Storage Media for Avulsed Teeth

  • Inappropriate Options:

    • Tap Water

    • Dry storage

  • Recommended Options:

    • Saliva, Saline, and Milk

      • Milk is preferred due to better physiologic osmolality and fewer bacteria

      • Ideal to use homogenized Vitamin D milk


Comparative Storage Media Efficacy

  • Storage for 2 Hours:

    • Milk: Periodontal healing almost as good as immediate replantation

    • Saliva: Extensive replacement resorption

  • Storage for 6 Hours:

    • Milk: Healing associated with immediate replantation

    • Saliva: Extensive replacement resorption


Hank's Balanced Salt Solution

  • Advantages:

    • Complete healing after 6 and 12 hours

    • Good for extended periods (72 and 96 hours)

  • pH and Osmolality:

    • Properly maintains root health


Recommended Storage Media Summary

  1. Immediate replantation in the socket

  2. Cell culture medium (0.9% Sodium Chloride Irrigation)

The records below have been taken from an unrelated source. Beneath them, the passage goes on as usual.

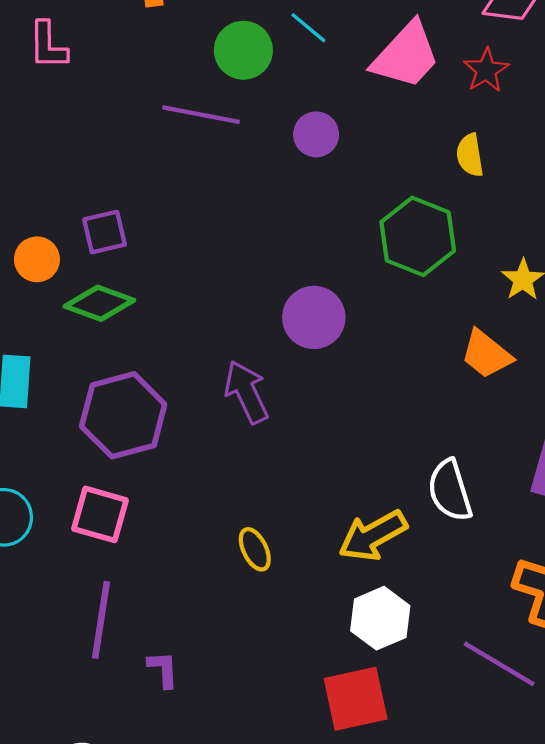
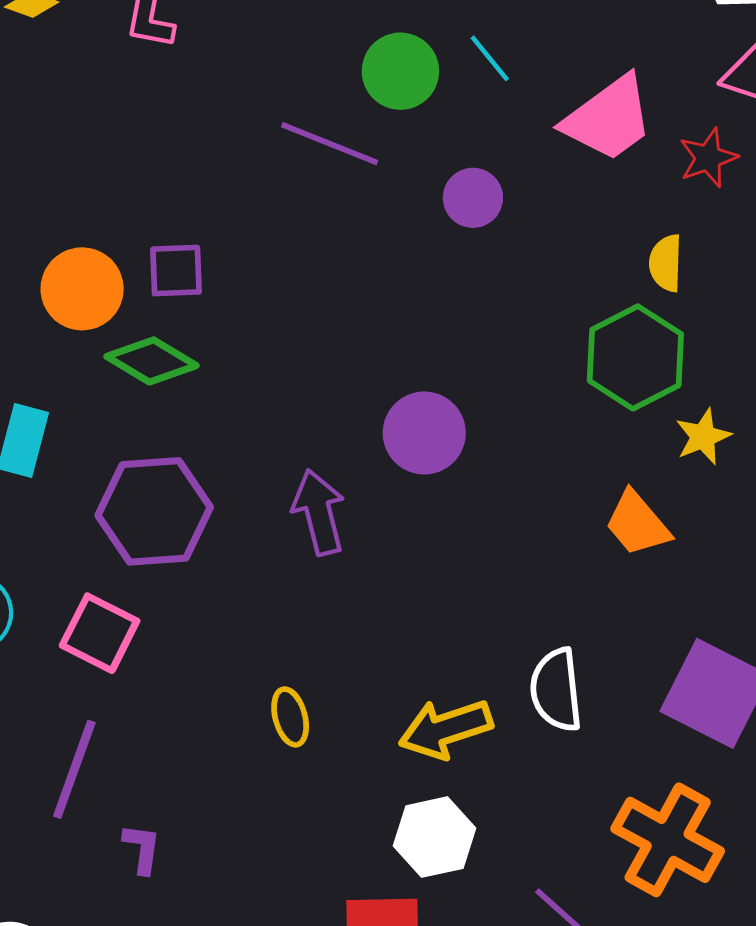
green hexagon: (418, 236) -> (635, 357), moved
orange circle: (37, 259) -> (82, 289), size x1.4

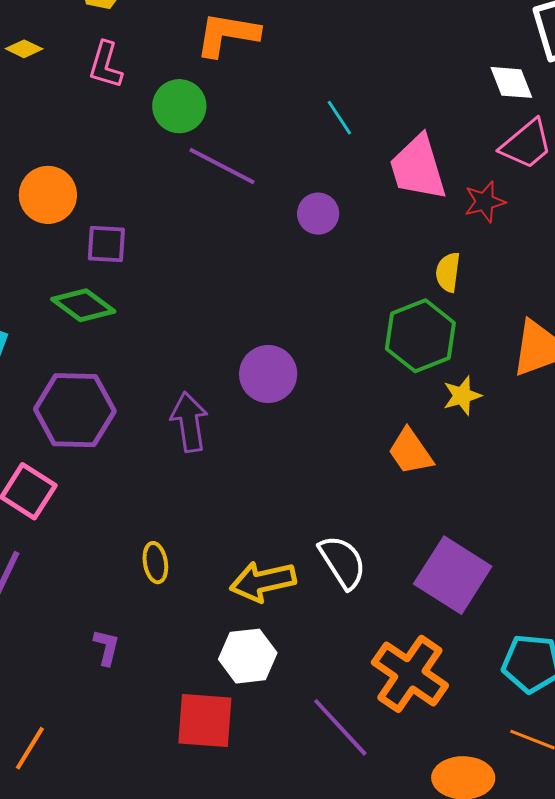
green circle: (400, 71) -> (179, 106), moved
pink trapezoid: (608, 119) -> (418, 168), turned 104
orange circle: (82, 289) -> (48, 195), moved
white semicircle: (556, 690) -> (342, 562), turned 148
purple L-shape: (142, 849) -> (106, 647), moved

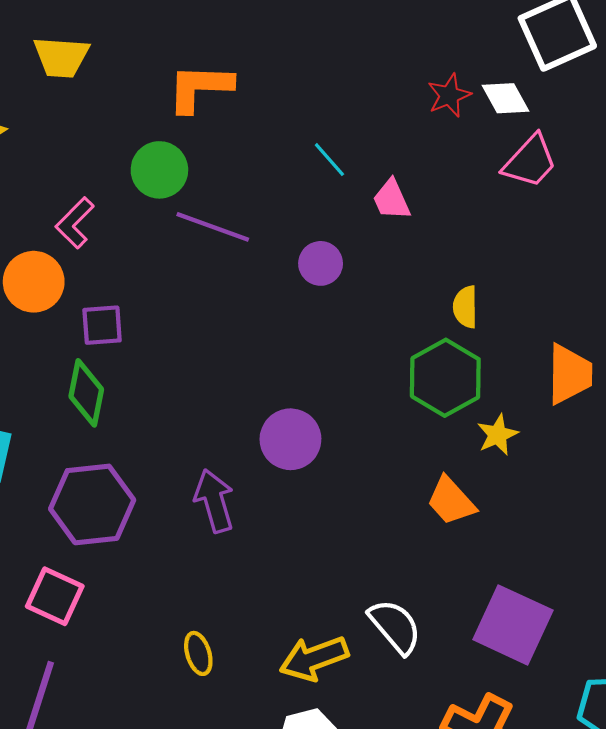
pink L-shape: (106, 65) -> (75, 223), moved, turned 36
pink trapezoid: (418, 168) -> (391, 200), moved, size x0.6
red star: (485, 202) -> (449, 95), moved
green diamond: (83, 305) -> (86, 393), turned 72

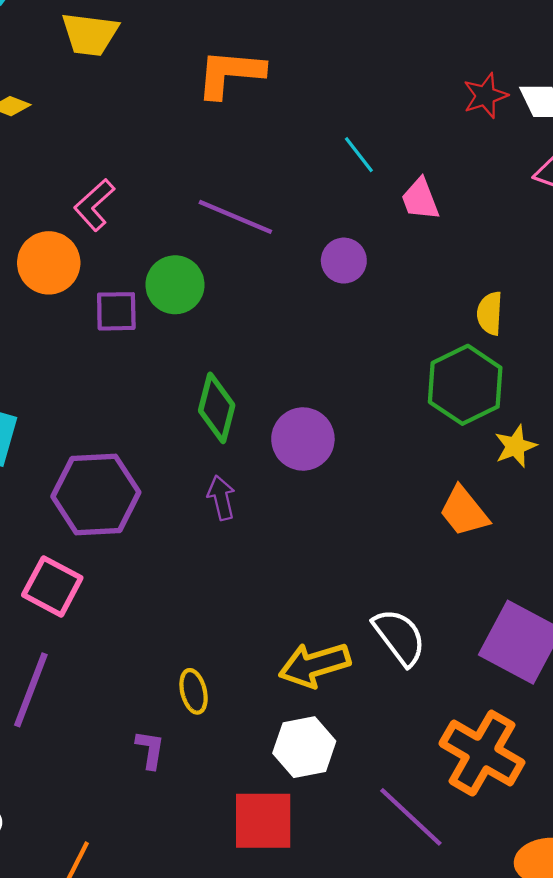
green circle: (159, 170) -> (175, 285), moved
green diamond: (86, 393) -> (217, 408), moved
purple arrow: (214, 501) -> (221, 498), size x0.7
yellow ellipse: (198, 653) -> (194, 691), moved

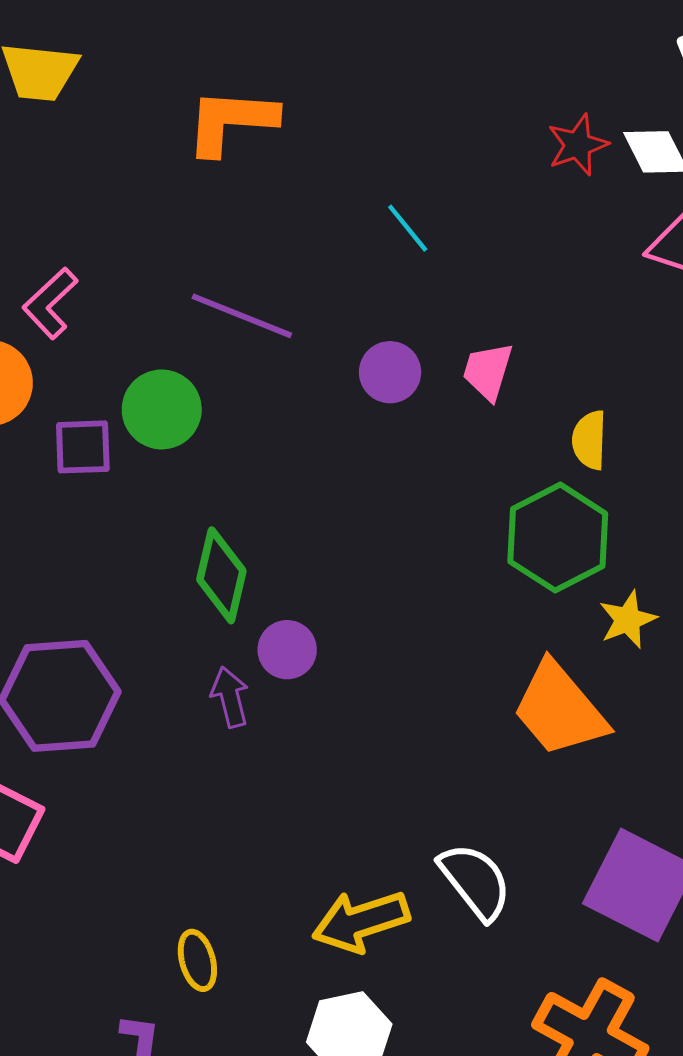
pink trapezoid: (420, 199) -> (488, 371), moved, turned 39
purple circle: (303, 439) -> (287, 650), moved, size x0.7
orange trapezoid: (464, 511) -> (559, 709), size x1.4

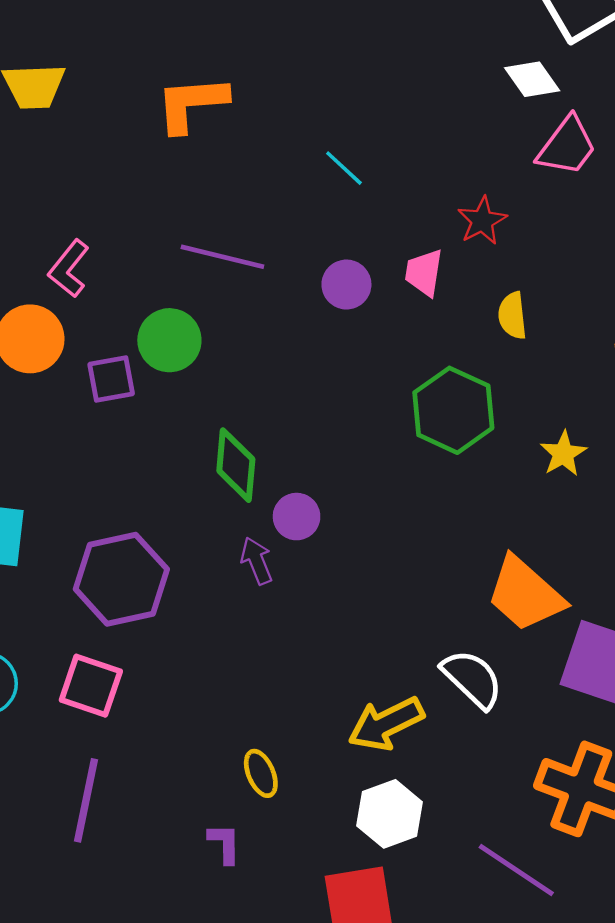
red star: (578, 145) -> (482, 221), moved
green hexagon: (558, 538) -> (453, 410), moved
orange trapezoid: (559, 709) -> (525, 594), moved

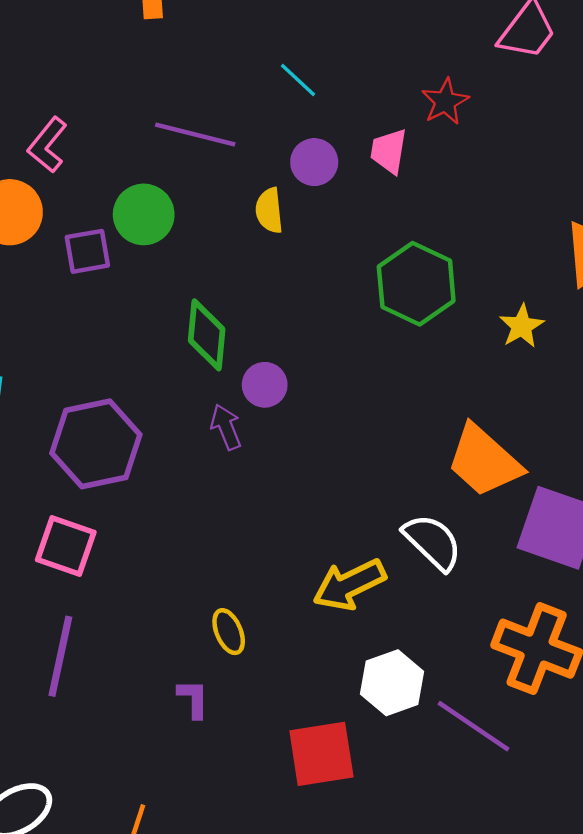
cyan line: (344, 168) -> (298, 80), moved
yellow semicircle: (512, 316) -> (269, 211), moved
white hexagon: (390, 814) -> (392, 683), moved

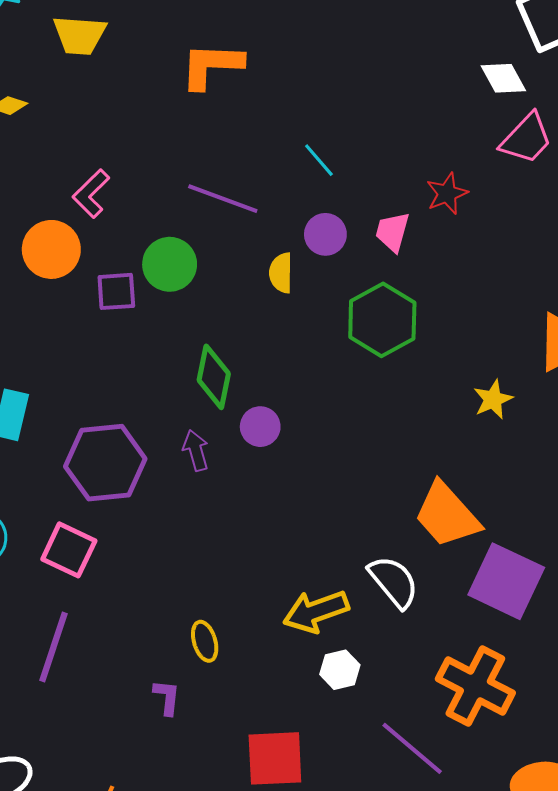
green hexagon: (416, 284) -> (382, 320), moved
purple arrow: (226, 427) -> (196, 450), moved
white hexagon: (392, 683) -> (340, 670), moved, size x0.7

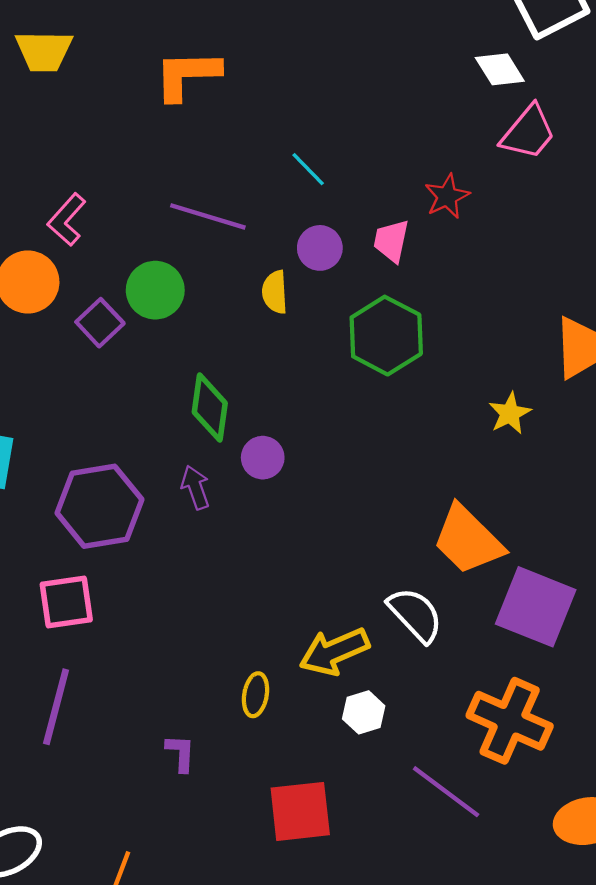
purple square: (116, 291) -> (100, 323), turned -36
pink square: (69, 550) -> (66, 602), turned -30
yellow ellipse: (205, 641) -> (256, 695), moved, turned 30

  3. Milk (VITAMIN A & D low-fat)

  4. Physiologic saline

  5. Saliva


Root Surface Manipulation Guidelines

  • PDL Cell Viability:

    • Preserve by avoiding curetting and caustic chemicals

  • Extraoral Dry Time:

    • < 1 hour: PDL healing is still possible

    • 1 hour: Loss of PDL viability


Socket Management Steps

  • Remove contaminated coagulum

  • Irrigate with sterile saline

  • Assess for fractional sockets and reposition as necessary


Stabilization Techniques

  • Multiple Types of Splints:

    • Acid etch composite

    • Flexible splints using fishing line, wire

    • Rigid composite splints

    • Cross-suture splints for cases with no adjacent teeth


Endodontic Rationale for Pulp Management

  • Focus on maintaining healthy pulp conditions:

    • Acknowledge the time of storage, maturity of the root, and any possible treatments needed post-replantation


Follow-up Considerations for Avulsed Teeth

  • Symptoms to monitor:

    • Pain and infection post-treatment

    • Pulp vitality assessments

  • Regular follow up:

    • Early monitoring of tooth stability and overall health


Emergency Treatment Recommendations

  • Understand emergency protocols for different scenarios based on extraoral dry times and maturity of tooth apex

  • Antibiotic Recommendations:

    • Doxycycline for individuals above 12 years

    • Amoxicillin for individuals under 12 years


Final Summary

  • Be prepared with a Dental Trauma Kit

  • Use physiologic storage media for the delayed treatment of avulsed teeth

  • Follow American Association of Endodontists (AAE) guidelines for all treatment protocols.